§ **WORK TO BE COMPLETED**
Each line of the listing below containing the word "Victoria" should be returned.

- - -

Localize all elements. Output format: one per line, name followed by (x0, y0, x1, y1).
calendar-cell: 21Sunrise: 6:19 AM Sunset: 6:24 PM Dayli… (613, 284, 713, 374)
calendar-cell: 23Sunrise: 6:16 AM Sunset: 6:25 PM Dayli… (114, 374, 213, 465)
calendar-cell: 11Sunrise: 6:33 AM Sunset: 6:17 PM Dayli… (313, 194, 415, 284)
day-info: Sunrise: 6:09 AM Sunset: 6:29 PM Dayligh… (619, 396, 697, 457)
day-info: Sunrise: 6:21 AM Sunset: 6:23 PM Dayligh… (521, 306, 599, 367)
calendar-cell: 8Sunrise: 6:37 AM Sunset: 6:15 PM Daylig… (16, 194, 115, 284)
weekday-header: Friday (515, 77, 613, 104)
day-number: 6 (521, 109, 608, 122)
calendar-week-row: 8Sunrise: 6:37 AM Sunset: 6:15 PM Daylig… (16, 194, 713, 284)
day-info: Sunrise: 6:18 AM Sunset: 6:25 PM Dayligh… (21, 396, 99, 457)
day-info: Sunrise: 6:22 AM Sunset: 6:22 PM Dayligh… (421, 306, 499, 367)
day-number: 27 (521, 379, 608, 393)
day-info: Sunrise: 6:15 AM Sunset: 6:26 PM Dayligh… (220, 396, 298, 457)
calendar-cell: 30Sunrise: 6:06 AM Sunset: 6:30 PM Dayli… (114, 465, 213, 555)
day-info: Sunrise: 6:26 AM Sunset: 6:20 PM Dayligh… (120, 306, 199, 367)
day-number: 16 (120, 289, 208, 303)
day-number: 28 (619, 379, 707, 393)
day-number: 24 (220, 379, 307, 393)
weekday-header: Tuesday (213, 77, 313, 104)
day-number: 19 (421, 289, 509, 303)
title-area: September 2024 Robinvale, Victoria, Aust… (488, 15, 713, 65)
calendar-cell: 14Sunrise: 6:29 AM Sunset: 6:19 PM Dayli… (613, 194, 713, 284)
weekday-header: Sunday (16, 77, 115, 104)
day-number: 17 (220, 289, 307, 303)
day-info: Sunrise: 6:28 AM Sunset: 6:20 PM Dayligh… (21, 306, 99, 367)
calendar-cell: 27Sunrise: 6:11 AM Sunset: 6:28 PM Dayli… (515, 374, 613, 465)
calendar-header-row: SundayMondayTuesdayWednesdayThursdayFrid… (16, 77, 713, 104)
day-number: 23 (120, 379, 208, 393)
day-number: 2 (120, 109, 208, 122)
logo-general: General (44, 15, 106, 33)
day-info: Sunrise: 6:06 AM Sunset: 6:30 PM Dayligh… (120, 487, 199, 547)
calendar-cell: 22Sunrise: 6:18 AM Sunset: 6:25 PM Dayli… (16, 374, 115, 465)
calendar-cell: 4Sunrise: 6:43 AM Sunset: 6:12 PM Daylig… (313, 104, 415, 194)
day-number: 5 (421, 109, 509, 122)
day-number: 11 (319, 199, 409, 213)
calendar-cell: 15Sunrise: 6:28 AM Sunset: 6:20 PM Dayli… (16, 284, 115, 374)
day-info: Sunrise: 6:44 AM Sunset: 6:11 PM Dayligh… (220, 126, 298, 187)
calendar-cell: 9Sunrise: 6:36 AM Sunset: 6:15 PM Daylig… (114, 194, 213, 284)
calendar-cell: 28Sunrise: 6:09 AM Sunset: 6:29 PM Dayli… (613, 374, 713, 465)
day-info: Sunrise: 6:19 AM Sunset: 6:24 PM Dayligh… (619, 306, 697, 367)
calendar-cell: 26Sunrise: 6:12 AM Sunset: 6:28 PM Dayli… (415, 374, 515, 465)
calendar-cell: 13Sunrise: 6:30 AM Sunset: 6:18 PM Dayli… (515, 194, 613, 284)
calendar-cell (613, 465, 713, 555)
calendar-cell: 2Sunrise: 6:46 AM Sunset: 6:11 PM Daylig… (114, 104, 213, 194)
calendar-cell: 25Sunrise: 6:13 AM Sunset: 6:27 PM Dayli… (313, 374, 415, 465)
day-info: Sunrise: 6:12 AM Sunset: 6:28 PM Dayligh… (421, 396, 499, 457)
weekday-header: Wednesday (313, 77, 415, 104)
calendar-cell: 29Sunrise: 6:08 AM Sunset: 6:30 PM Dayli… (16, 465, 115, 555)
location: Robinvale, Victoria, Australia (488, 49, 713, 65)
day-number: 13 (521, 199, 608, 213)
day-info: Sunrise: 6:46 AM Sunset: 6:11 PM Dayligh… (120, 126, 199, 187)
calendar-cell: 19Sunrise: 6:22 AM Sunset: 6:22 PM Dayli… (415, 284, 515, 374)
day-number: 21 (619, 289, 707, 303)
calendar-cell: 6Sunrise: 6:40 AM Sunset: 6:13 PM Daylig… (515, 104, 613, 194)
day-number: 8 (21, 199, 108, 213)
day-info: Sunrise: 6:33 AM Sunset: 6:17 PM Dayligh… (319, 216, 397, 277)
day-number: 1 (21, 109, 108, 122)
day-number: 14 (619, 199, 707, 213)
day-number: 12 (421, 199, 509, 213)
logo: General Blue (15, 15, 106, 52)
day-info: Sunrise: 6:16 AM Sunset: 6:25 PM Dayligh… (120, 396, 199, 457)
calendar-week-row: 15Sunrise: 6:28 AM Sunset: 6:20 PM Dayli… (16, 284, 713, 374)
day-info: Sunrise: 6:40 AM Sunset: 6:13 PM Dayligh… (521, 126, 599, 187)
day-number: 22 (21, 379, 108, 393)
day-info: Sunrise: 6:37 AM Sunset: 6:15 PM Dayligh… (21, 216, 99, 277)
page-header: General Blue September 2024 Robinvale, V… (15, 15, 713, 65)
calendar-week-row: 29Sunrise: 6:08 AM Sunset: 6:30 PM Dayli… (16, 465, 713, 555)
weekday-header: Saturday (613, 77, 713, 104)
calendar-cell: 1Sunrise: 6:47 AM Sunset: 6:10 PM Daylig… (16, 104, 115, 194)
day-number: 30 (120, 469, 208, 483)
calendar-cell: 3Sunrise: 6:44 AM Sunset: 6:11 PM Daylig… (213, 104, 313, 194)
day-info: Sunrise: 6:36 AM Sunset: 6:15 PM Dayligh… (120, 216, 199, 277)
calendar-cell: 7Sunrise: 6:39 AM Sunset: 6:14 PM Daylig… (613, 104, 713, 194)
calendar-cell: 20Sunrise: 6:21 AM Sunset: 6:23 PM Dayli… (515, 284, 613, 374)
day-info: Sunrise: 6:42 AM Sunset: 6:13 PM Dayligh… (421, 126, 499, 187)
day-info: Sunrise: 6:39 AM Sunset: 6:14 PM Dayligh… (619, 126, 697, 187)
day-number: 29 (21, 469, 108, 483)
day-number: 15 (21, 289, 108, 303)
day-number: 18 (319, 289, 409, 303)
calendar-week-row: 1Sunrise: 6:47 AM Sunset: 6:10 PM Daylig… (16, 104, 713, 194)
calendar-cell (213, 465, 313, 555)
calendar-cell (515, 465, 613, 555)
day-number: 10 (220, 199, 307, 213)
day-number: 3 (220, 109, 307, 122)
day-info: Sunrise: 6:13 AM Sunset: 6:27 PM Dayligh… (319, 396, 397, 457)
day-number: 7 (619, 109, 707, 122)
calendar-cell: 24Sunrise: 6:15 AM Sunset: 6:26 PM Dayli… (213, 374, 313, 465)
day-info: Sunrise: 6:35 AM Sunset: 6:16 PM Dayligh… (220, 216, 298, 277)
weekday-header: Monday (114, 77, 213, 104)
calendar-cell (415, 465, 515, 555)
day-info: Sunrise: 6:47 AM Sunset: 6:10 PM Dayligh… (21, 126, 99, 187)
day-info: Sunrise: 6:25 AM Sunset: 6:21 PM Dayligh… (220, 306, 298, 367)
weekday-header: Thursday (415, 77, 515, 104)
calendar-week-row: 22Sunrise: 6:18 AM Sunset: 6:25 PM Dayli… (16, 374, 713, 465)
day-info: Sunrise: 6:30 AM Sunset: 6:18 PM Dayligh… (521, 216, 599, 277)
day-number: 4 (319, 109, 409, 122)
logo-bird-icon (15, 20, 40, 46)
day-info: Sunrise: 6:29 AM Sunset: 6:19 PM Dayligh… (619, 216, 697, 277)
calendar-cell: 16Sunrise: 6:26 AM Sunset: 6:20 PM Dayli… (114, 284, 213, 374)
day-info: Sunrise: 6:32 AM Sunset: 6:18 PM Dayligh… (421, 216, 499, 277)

- - -

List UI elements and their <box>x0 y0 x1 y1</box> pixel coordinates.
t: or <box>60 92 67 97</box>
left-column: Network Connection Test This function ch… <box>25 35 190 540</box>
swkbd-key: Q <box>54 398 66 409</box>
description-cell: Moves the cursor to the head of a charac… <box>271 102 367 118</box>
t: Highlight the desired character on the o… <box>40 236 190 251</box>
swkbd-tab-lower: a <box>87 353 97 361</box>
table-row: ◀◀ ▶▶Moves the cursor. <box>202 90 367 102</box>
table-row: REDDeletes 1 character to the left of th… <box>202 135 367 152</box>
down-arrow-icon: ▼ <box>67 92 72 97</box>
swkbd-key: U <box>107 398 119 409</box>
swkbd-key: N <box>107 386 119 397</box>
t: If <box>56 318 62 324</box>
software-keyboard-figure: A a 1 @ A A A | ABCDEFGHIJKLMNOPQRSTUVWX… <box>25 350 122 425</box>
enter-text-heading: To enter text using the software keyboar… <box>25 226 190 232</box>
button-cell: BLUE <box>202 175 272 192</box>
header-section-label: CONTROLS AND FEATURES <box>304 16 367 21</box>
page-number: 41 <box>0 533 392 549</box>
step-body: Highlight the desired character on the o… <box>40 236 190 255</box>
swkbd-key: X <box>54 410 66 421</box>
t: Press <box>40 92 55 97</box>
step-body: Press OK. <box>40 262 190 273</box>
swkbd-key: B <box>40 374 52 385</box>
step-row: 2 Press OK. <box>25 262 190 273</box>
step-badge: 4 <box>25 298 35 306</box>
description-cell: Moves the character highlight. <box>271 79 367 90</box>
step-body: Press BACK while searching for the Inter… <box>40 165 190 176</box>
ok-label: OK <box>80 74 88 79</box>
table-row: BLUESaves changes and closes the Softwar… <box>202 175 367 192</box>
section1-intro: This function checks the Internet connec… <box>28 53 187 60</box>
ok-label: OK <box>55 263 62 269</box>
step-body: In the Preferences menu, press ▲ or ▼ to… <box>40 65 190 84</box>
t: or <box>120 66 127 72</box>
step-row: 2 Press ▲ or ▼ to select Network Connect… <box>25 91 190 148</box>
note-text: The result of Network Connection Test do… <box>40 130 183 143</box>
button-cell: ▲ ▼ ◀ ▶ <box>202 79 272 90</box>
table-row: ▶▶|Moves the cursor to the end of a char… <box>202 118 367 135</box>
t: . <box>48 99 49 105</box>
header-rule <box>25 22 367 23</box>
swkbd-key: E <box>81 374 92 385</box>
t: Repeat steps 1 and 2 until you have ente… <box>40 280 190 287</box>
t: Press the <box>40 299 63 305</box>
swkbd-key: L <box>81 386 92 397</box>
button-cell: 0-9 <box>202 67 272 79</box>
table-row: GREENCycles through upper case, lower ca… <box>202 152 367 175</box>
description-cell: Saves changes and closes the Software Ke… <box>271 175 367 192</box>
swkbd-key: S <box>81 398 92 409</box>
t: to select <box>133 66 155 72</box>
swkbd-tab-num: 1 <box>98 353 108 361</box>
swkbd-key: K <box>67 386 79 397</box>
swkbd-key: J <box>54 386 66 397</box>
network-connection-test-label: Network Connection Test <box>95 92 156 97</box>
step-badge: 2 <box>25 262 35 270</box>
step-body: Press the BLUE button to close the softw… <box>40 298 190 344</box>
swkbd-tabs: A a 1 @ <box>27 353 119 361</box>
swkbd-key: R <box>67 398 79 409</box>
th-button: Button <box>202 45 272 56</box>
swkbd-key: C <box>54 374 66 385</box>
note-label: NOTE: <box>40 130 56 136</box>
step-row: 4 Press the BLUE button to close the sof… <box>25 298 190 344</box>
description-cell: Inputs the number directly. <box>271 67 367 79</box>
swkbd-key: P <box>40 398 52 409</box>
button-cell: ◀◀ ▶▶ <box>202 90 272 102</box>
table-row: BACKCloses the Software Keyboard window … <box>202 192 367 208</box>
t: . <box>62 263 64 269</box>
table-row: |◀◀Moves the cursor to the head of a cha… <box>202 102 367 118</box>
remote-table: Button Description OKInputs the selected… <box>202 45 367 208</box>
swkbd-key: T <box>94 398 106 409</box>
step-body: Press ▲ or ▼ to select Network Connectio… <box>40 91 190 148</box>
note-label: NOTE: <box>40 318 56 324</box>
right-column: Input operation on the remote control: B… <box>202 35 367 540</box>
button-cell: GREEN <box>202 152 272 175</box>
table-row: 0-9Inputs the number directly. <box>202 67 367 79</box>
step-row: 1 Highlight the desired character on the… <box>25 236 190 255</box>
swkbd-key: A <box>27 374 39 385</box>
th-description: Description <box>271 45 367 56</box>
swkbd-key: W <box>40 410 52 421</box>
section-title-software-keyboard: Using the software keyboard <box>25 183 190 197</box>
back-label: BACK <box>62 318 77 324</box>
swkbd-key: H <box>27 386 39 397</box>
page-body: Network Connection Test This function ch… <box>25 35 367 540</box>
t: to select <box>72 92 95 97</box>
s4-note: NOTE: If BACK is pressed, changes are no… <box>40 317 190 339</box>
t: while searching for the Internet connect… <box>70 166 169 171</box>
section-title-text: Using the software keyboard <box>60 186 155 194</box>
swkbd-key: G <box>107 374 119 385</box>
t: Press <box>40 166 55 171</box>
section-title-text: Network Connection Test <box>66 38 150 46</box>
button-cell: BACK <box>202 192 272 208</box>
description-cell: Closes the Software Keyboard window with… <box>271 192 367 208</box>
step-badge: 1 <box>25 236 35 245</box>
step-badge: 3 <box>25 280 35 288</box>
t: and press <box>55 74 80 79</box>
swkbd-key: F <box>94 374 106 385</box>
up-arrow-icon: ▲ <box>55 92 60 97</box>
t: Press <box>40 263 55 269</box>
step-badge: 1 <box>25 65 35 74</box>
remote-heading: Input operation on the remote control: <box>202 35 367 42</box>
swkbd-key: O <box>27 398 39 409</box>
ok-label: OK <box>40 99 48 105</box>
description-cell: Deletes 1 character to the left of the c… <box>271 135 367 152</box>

- - -

§ **ANSWER**
title-area: September 2024 Robinvale, Victoria, Aust… (488, 15, 713, 65)
location: Robinvale, Victoria, Australia (488, 49, 713, 65)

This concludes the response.